Skip to main content
opinion

There is a connection between the car bomb that detonated on Saturday outside a church in Alexandria, Egypt and the 27 bullets fired at a leading liberal politician in Pakistan on Tuesday. The two events are a reminder that terrorism often grows from the persecution of religious and ethnic minorities. It is not only a strategy intended to destabilize major, developed countries.

Until his death yesterday, Salman Taseer was the governor of Punjab, Pakistan's most populous province. After a Christian citizen was sentenced to death for defaming the prophet Muhammad, Mr. Taseer campaigned for her release and for repeal of the country's three-decade old anti-blasphemy laws. And that is why he had to die, according to the reported statements of his alleged killer - his bodyguard.

Elements of its legal code from the 1970s, enacted during Zia ul-Haq's Islamizing military dictatorship, practically invite the Taliban and other extremists to conduct anti-minority witch hunts. And it is not just Christians who suffer, and their defenders who die, as a result. Since 1974, Ahmadi Muslims have been officially deemed non-Muslim, according to the national constitution. They, along with Shia Muslims and adherents of Sufism (like Mr. Taseer), have had their mosques and shrines attacked by the Taliban.

Egypt's 28-year-old state of emergency means organized political opposition is a practical impossibility. After government repression of the comparatively moderate Muslim Brotherhood, Al-Qaeda and al-Qaeda-inspired factions take advantage of the weakness of parliamentary opposition, leaping into a near-vacuum and inflicting violence on Christians, who make up around 10 per cent of the population but are under-represented in government.

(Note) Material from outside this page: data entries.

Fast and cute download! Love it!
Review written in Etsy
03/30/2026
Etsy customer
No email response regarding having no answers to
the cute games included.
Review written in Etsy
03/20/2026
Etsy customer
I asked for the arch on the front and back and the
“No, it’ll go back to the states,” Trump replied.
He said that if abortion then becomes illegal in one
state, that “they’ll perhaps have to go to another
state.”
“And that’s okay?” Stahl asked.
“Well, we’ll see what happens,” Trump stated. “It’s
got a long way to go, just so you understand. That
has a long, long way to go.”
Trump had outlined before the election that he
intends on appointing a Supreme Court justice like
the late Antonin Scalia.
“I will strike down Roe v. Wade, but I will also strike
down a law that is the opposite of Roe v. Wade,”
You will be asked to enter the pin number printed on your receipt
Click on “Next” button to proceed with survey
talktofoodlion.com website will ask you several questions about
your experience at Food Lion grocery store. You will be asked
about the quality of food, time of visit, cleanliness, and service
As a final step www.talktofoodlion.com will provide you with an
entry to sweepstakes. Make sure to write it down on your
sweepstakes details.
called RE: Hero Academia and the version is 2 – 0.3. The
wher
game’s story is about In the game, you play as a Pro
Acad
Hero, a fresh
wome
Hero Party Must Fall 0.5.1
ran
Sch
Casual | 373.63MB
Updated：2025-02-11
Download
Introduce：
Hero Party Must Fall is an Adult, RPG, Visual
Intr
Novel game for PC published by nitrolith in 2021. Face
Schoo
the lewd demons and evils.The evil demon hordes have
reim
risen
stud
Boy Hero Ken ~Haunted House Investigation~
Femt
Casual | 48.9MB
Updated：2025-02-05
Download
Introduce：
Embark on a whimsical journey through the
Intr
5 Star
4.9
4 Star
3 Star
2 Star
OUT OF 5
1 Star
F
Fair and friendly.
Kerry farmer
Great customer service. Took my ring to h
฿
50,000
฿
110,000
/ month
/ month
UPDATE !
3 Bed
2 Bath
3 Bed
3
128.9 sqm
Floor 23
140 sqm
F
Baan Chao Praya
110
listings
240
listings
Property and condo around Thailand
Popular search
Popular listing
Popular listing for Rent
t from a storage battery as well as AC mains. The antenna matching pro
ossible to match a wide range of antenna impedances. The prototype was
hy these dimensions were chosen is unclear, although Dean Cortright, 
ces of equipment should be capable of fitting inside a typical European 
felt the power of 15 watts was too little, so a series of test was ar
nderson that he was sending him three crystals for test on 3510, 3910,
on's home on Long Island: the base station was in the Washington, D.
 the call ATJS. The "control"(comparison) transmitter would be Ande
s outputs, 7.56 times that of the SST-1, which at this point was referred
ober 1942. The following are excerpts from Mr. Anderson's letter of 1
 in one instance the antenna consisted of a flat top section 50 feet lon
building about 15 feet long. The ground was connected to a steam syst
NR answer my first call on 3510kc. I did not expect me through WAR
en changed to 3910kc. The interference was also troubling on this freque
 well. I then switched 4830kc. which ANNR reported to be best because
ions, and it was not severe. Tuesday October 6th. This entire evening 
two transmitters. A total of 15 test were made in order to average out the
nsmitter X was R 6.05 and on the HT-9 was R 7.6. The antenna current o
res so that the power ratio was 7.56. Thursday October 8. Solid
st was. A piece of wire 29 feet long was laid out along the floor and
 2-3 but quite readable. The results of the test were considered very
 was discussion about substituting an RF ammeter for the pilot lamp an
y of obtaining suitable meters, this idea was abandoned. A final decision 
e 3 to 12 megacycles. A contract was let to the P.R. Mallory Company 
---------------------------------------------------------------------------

By contrast, in Sudan, the animist and Christian minorities in the south have survived an attempted genocide and a civil war, will vote in a referendum on secession next week. But there too, despite a recent pledge by President Omar al-Bashir to respect the result, there will be political incentives for violence will be great.

World leaders should not only assure the security of their own fellow citizens; they also need to stand up for endangered minorities elsewhere in the world.